Data Preparation Guide

# Data Preparation Guide

This guide provides detailed instructions and best practices for preparing your dataset for use with the Ensemble Genetic Algorithm project. Correctly formatting your data is the most critical step to ensure a successful experiment.

## Core Requirements

The framework is designed to work with a specific data structure. Please ensure your dataset meets the following criteria.

### 1. File Format

  • CSV (Comma-Separated Values): Your dataset must be saved in a standard CSV file.

### 2. Data Types

  • All Numeric: All columns in your dataset, including features and the outcome variable, must be numeric (integers or floats).

  • No Missing Headers: Every column must have a header name.

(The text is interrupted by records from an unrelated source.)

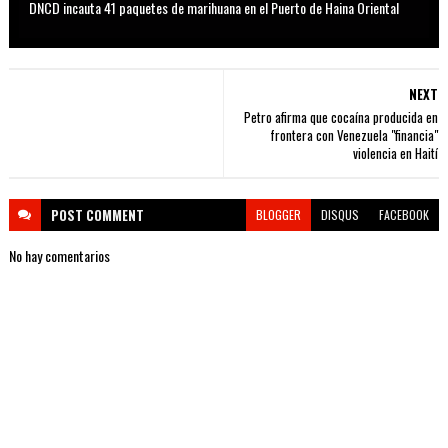
DNCD incauta 41 paquetes de marihuana en el Puerto de Haina Oriental
NEXT
Petro afirma que cocaína producida en
frontera con Venezuela "financia"
violencia en Haití
POST
COMMENT
BLOGGER
DISQUS
FACEBOOK
No hay comentarios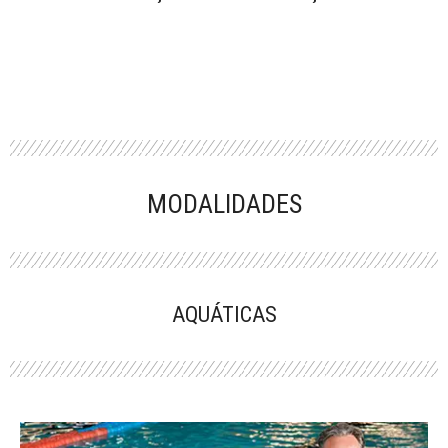
MODALIDADES
AQUÁTICAS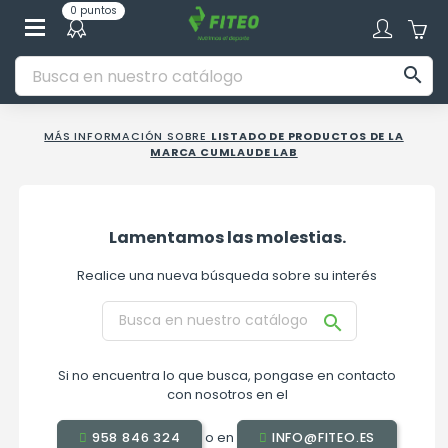
0 puntos

MÁS INFORMACIÓN SOBRE
LISTADO DE PRODUCTOS DE LA
MARCA CUMLAUDE LAB
Lamentamos las molestias.
Realice una nueva búsqueda sobre su interés

Si no encuentra lo que busca, pongase en contacto
con nosotros en el
o en
958 846 324
INFO@FITEO.ES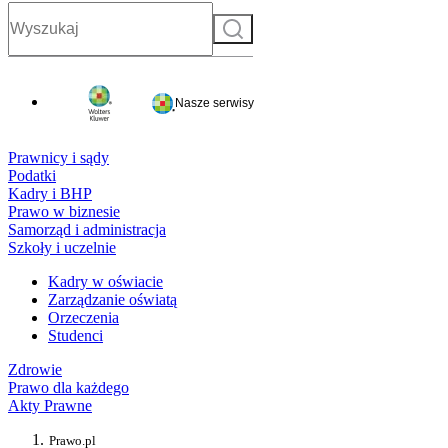
Szukaj
Nasze serwisy
Prawnicy i sądy
Podatki
Kadry i BHP
Prawo w biznesie
Samorząd i administracja
Szkoły i uczelnie
Kadry w oświacie
Zarządzanie oświatą
Orzeczenia
Studenci
Zdrowie
Prawo dla każdego
Akty Prawne
Prawo.pl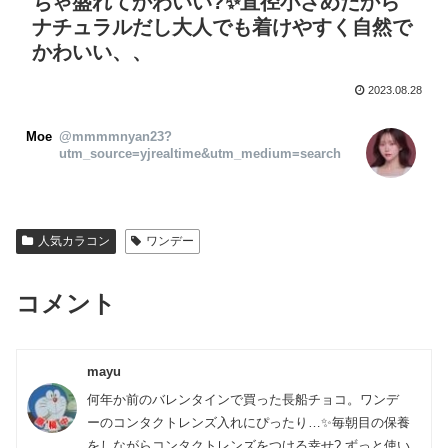
ちゃ盛れてかわいい?✨直径小さめだから
ナチュラルだし大人でも着けやすく自然で
かわいい、、
2023.08.28
Moe
@mmmmnyan23?
utm_source=yjrealtime&utm_medium=search
人気カラコン
ワンデー
コメント
mayu
何年か前のバレンタインで買った長船チョコ。ワンデ
ーのコンタクトレンズ入れにぴったり…✨毎朝目の保養
をしながらコンタクトレンズをつける幸せ? ずっと使い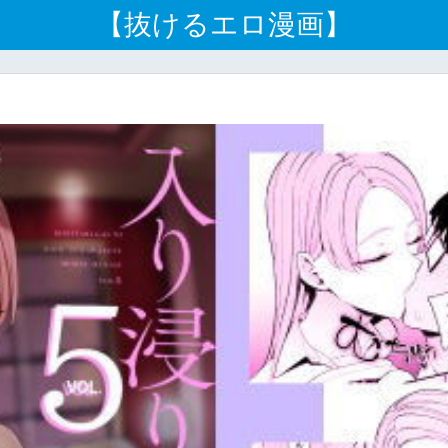
【抜けるエロ漫画】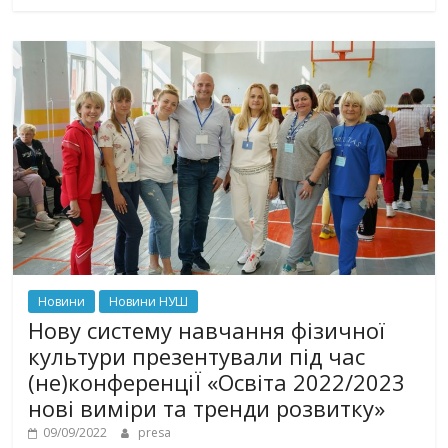
Новини
Новини НУШ
Нову систему навчання фізичної
культури презентували під час
(не)конференціЇ «Освіта 2022/2023
нові виміри та тренди розвитку»
09/09/2022
presa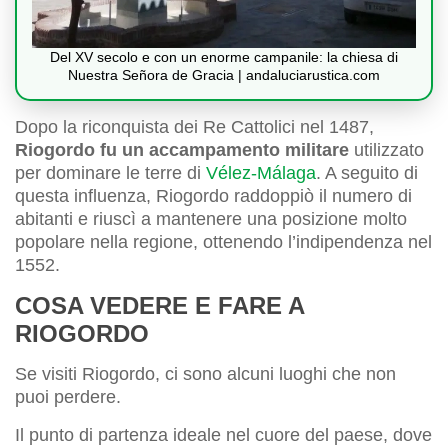
Del XV secolo e con un enorme campanile: la chiesa di
Nuestra Señora de Gracia | andaluciarustica.com
Dopo la riconquista dei Re Cattolici nel 1487,
Riogordo fu un accampamento militare
utilizzato
per dominare le terre di
Vélez-Málaga
. A seguito di
questa influenza, Riogordo raddoppiò il numero di
abitanti e riuscì a mantenere una posizione molto
popolare nella regione, ottenendo l’indipendenza nel
1552.
COSA VEDERE E FARE A
RIOGORDO
Se visiti Riogordo, ci sono alcuni luoghi che non
puoi perdere.
Il punto di partenza ideale nel cuore del paese, dove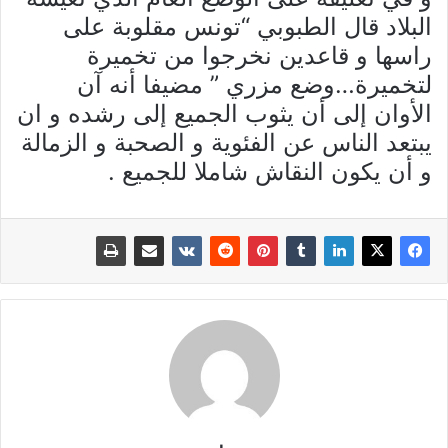
البلاد قال الطبوبي “تونس مقلوبة على
راسها و قاعدين نخرجوا من تخميرة
لتخميرة…وضع مزري ” مضيفا أنه آن
الأوان إلى أن يثوب الجميع إلى رشده و ان
يبتعد الناس عن الفئوية و الصحبة و الزمالة
و أن يكون النقاش شاملا للجميع .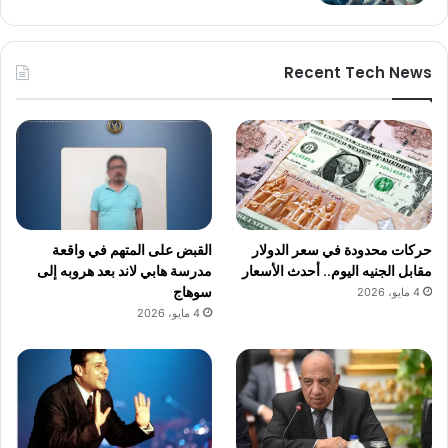
Recent Tech News
حركات محدودة في سعر الدولار
القبض على المتهم في واقعة
مقابل الجنيه اليوم.. أحدث الأسعار
مدرسة هابي لاند بعد هروبه إلى
سوهاج
4 مايو، 2026
4 مايو، 2026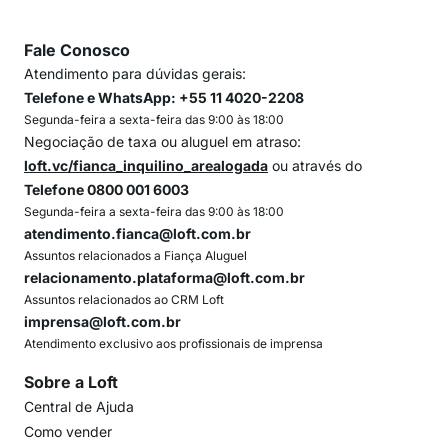
Fale Conosco
Atendimento para dúvidas gerais:
Telefone e WhatsApp: +55 11 4020-2208
Segunda-feira a sexta-feira das 9:00 às 18:00
Negociação de taxa ou aluguel em atraso:
loft.vc/fianca_inquilino_arealogada
ou através do
Telefone 0800 001 6003
Segunda-feira a sexta-feira das 9:00 às 18:00
atendimento.fianca@loft.com.br
Assuntos relacionados a Fiança Aluguel
relacionamento.plataforma@loft.com.br
Assuntos relacionados ao CRM Loft
imprensa@loft.com.br
Atendimento exclusivo aos profissionais de imprensa
Sobre a Loft
Central de Ajuda
Como vender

  • No Non-Numeric Data: The framework is not designed to handle string, categorical (unless one-hot encoded), or object data types. Please preprocess your data to convert all columns to a numeric format.

### 3. Outcome Variable

This is the most important requirement.

  • Binary: The outcome variable must be binary, containing only two distinct values (e.g., 0 and 1).

  • Column Name Suffix: The name of the outcome variable column must end with the suffix _outcome_var_1. - Correct: my_outcome_outcome_var_1, disease_outcome_var_1 - Incorrect: outcome, my_outcome_variable

### 4. Feature Columns

  • There are no strict naming requirements for feature columns, but they must be unique and should not contain special characters that might interfere with processing.

### 5. Missing Values (NaNs)

  • The framework has a built-in mechanism to handle missing data. The percent_missing parameter in the configuration grid (grid_param_space_ga.py) allows you to specify a threshold for column removal. For example, a value of 99.8 will remove any column that has more than 99.8% missing values.

  • The percent_missing parameter, configured in your config.yml under grid_params, allows you to specify a threshold for column removal. For example, a value of 99.8 will remove any column that has more than 99.8% missing values.

  • Remaining missing values in the data are typically handled by the base learners, many of which (like XGBoost) can handle NaNs natively. For others, you may need to perform imputation before running the experiment if you encounter errors.

## Example of a Valid CSV File

Here is a small example of what a correctly formatted CSV file (my_data.csv) would look like:

`csv feature_A,feature_B,feature_C,readmission_outcome_var_1 10.5,2.3,1,0 8.2,4.1,0,1 9.1,3.3,1,0 7.6,2.9,0,1 11.0,1.5,1,0 `

In this example: - All values are numeric. - The outcome column, readmission_outcome_var_1, ends with the required suffix. - The outcome is binary (0 or 1).

By adhering to these guidelines, you can ensure that your data is correctly ingested and processed by the experiment pipeline.